**TASK ITEM**. Exclude the pictures, then restate exactly each line of the data below from the first through the line containing "(And I Tiresias have foresuffered all".

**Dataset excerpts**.

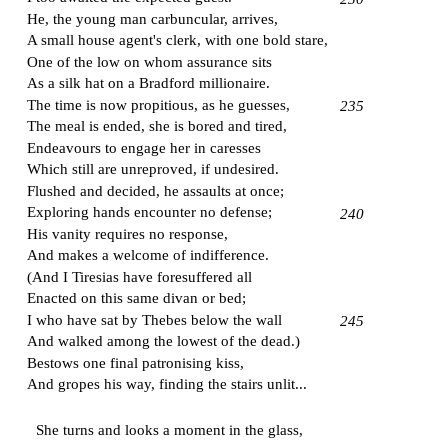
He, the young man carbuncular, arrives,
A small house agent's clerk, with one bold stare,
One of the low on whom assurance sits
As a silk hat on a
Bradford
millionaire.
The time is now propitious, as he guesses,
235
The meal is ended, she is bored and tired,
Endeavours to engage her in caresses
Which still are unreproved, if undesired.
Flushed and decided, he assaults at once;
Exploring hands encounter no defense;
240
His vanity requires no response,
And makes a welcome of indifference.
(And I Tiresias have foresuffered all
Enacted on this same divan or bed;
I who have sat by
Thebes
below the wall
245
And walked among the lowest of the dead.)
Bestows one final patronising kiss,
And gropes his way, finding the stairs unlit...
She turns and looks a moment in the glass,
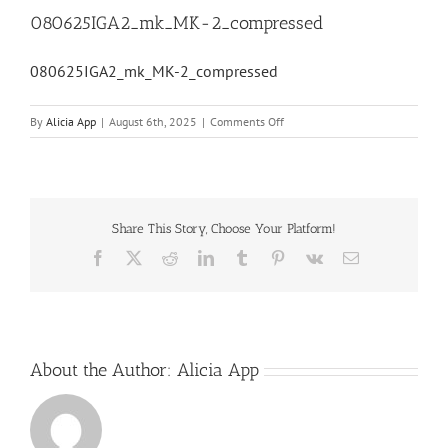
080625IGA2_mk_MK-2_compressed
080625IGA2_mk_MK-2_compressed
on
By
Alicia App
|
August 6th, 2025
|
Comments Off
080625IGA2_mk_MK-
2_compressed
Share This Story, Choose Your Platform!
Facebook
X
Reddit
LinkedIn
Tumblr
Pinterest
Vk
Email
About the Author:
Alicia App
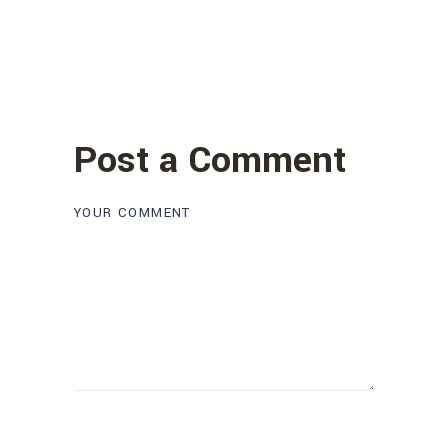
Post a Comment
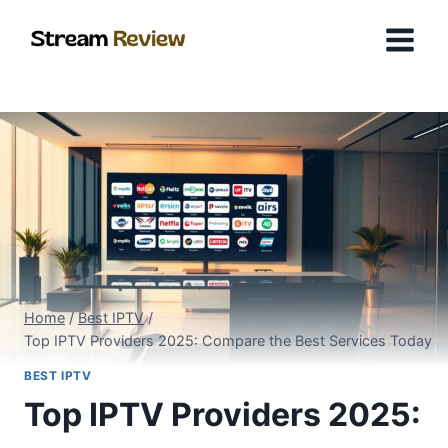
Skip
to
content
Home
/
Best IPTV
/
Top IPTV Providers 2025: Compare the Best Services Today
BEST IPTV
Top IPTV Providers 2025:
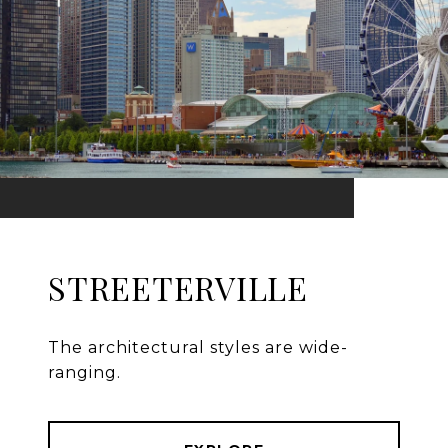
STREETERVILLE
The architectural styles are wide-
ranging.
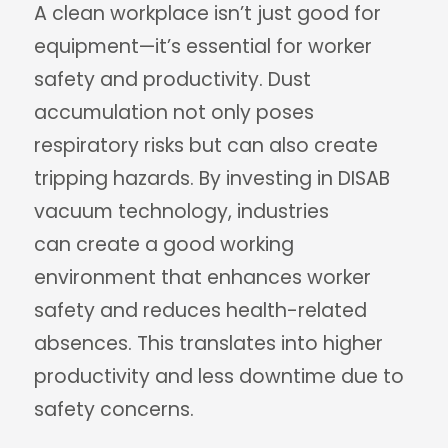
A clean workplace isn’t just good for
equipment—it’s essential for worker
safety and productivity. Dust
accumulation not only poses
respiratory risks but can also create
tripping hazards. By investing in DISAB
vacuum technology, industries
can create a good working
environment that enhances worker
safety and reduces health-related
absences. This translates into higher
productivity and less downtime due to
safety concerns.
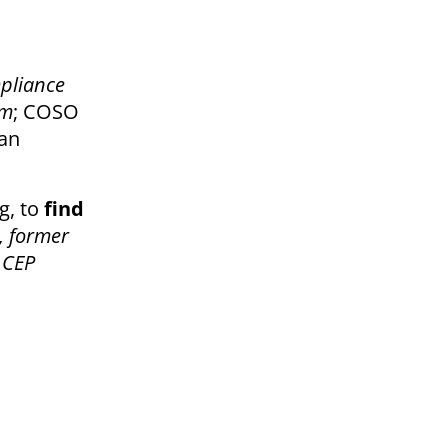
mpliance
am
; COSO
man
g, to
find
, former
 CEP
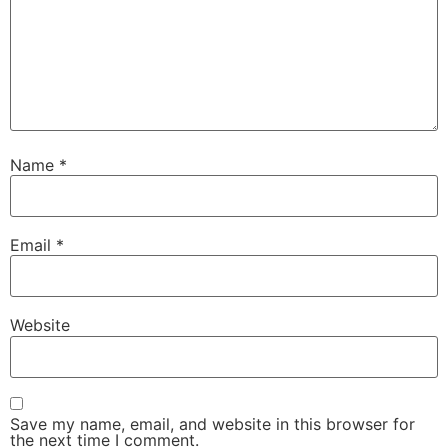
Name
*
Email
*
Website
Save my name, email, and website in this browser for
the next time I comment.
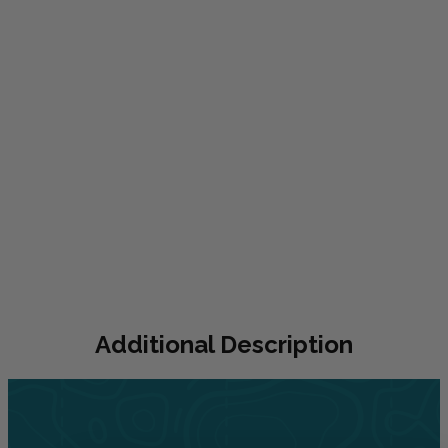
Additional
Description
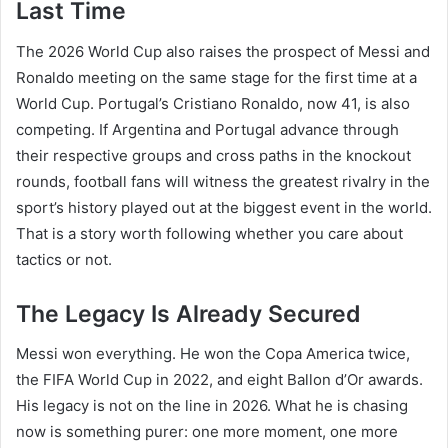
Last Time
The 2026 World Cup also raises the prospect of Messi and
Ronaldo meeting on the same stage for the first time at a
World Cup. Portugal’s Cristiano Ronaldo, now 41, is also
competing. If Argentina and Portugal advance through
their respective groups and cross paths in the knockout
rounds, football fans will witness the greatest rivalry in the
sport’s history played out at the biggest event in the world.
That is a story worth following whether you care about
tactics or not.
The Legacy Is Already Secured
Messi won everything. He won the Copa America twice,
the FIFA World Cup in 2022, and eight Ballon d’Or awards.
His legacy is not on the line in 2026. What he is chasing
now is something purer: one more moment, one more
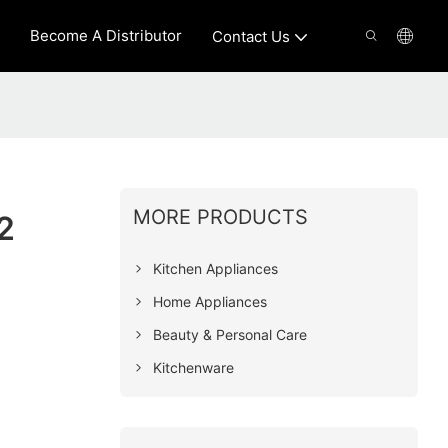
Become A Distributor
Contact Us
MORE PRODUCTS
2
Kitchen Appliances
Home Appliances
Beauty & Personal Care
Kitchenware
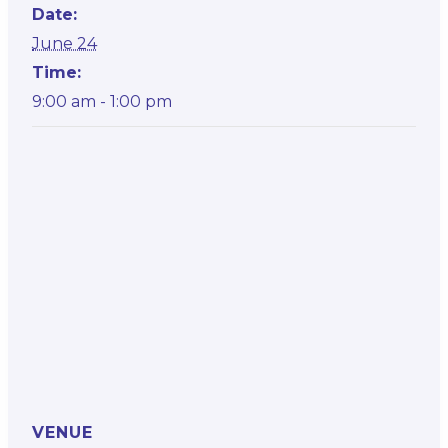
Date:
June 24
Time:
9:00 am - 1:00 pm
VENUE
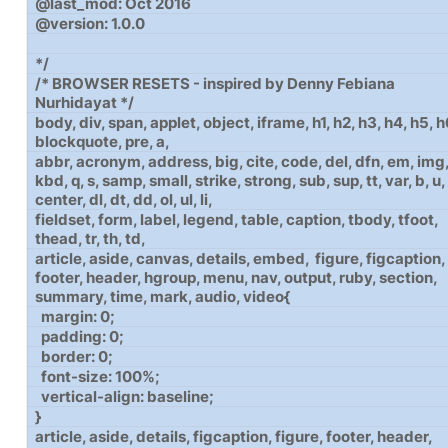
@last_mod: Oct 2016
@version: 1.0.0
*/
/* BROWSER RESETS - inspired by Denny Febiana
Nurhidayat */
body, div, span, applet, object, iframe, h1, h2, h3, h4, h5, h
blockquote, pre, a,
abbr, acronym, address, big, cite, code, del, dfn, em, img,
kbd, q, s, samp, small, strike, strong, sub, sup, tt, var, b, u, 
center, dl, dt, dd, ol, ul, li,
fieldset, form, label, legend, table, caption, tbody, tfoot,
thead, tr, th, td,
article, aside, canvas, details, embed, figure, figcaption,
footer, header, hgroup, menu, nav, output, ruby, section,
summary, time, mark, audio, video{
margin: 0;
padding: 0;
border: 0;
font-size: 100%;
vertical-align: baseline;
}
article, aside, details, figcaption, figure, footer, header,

**YOUR RESPONSE**.
He, the young man carbuncular, arrives,
A small house agent's clerk, with one bold stare,
One of the low on whom assurance sits
As a silk hat on a
Bradford
millionaire.
The time is now propitious, as he guesses,
235
The meal is ended, she is bored and tired,
Endeavours to engage her in caresses
Which still are unreproved, if undesired.
Flushed and decided, he assaults at once;
Exploring hands encounter no defense;
240
His vanity requires no response,
And makes a welcome of indifference.
(And I Tiresias have foresuffered all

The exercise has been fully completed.